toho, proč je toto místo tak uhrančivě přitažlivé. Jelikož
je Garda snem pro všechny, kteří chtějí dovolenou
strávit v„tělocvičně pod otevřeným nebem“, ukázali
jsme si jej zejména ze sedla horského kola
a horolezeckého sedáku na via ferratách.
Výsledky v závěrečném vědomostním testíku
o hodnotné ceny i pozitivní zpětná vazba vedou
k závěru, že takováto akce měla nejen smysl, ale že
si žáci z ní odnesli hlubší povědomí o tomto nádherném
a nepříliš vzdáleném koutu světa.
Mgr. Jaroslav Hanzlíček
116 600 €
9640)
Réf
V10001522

==============================

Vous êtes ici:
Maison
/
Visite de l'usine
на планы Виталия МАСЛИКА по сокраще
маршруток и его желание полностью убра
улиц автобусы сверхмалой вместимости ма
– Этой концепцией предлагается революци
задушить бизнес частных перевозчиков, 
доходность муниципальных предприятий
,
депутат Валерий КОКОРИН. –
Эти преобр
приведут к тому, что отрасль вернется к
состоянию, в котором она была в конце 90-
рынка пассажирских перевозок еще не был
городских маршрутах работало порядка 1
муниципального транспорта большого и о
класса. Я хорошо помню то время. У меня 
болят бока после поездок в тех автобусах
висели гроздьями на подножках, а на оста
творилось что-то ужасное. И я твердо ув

==============================

Exercise goal » Please output exactly the lines between the one holding "класса. Я хорошо помню то время. У меня" and the one holding "творилось что-то ужасное. И я твердо ув" in the records above, inclusive, and nothing more.

Solution to this exercise »
класса. Я хорошо помню то время. У меня 
болят бока после поездок в тех автобусах
висели гроздьями на подножках, а на оста
творилось что-то ужасное. И я твердо ув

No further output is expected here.